• Exercise
Count how many lines of the material below have the word "картинке" and give only the number.
━━ Data to use
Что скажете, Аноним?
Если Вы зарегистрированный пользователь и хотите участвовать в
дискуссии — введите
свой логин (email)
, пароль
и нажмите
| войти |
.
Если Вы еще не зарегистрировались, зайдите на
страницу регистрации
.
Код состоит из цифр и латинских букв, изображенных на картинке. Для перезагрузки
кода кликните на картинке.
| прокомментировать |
━━━━
━━ Data to use
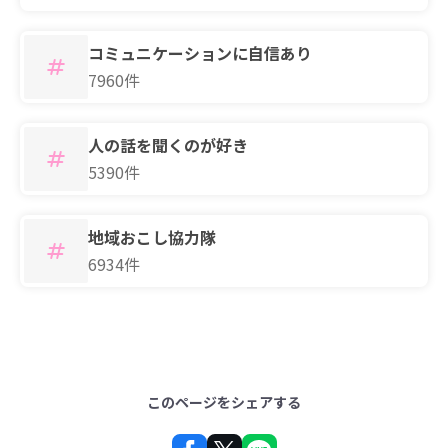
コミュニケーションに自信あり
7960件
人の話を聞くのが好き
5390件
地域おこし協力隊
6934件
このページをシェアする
━━━━
• Output of the exercise
2